Agricultural changes were the key to the onset of the Industrial Revolution. Ironically it was the technological innovations and improved techniques within the British agricultural sector which would finance the industrial innovations developed in Great Britain from the late eighteenth century onwards.
The textile mills of Lancashire and Yorkshire were only powered by watermills it would have been very difficult to increase the productivity rates to meet the full potential promised by the new spinning wheels and mechanical cloth looms.
The Textile Industry And Industrial Innovation
The textiles industry, or to be more precise for the mill and factory owners the industrial revolution was generally assumed to be a beneficial process. The invention of industrial looms and spinning machines combined with steam-powered engines made cotton mills and textile factories far more productive than had previously been the case.
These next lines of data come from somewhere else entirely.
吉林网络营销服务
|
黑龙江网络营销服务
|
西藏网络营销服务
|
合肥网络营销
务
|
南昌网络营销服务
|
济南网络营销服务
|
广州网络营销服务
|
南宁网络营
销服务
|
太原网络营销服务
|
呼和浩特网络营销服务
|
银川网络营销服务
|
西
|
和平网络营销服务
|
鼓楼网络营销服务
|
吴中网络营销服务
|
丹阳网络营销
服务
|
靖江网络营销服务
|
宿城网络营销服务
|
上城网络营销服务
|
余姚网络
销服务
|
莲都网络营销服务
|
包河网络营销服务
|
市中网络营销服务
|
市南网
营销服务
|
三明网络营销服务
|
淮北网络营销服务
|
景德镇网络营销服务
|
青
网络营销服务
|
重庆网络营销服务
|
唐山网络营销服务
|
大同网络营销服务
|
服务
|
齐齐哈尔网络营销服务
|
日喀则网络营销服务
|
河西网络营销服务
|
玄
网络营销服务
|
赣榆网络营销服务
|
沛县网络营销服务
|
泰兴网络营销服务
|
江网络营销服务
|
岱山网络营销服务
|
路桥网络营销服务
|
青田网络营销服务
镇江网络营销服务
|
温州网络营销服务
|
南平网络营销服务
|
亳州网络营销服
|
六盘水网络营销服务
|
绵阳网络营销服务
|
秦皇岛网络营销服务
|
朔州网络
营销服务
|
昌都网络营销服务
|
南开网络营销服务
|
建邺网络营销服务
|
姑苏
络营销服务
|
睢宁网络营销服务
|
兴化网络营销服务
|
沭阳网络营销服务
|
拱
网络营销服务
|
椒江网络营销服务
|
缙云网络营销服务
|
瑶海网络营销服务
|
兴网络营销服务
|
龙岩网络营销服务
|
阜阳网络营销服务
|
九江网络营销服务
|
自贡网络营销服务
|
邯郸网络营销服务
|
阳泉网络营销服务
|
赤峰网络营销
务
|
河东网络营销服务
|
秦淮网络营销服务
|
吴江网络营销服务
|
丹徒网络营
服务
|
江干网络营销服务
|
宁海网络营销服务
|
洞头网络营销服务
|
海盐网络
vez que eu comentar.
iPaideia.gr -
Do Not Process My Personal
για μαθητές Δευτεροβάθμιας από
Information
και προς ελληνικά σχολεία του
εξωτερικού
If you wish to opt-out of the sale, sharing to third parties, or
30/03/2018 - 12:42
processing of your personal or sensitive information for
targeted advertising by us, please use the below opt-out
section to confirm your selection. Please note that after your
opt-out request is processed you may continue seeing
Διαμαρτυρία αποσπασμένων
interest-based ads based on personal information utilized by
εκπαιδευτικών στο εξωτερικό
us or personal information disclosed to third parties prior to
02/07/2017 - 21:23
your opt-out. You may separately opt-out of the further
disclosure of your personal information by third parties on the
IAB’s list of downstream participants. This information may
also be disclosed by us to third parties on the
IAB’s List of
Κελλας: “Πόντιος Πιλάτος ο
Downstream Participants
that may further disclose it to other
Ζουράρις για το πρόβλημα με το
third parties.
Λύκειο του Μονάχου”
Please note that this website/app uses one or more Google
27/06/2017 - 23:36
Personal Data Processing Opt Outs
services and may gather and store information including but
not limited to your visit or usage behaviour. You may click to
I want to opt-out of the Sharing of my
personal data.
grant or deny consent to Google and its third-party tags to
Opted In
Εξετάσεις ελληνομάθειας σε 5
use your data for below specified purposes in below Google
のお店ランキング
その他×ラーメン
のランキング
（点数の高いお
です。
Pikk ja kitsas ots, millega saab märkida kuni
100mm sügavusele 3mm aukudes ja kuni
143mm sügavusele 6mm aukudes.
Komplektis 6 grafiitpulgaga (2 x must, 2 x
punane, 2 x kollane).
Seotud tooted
Cottonmills and textile factories needed a greater number of workers, loom operators, and machine operators to keep the machinery operating around the clock. In the early decades of the industrial revolution cotton mill and textile factory owners tended to prefer child labour to work on their machines. When child labour was outlawed in Great Britain the owners and employers preferred to employ women as they were more agile for handling small machinery parts, and because they could offer them lower wages than men would had been paid
James Watt, Steam Engines, And Railways
James Watts invention of the steam engine in the 1760s transformed the productivity levels of the Lancashire and Yorkshire textile mills. Steam engines indeed transformed the productivity rates of any factories or mills that they were used inside.
Steam engines for transportation purposes was a vital innovation of the industrial revolution. In Great Britain the building of the canal network had already speeded up links between London and industrial centres such as Birmingham, Leeds, Manchester, and Newcastle. The development of steam powered railway engines from the 1830s improved the communication and the links between all parts of Great Britain.
Railways by the end of the nineteenth century the majority of Africa, Asia, Europe, North America, as well as South America were covered by railway networks. Railways not only improved communications, they also boosted global production levels of coal, steel, and pig iron.Steam ships were developed to replace traditional sailing ships was another important part of the industrial revolution. The introduction of steam powered ships was particularly important to the British and the French given the sizes of their vast global empires. Steam powered ships literally made the world a smaller place. With steam ships it took days to travel across the Atlantic or Pacific oceans instead of a matter of weeks.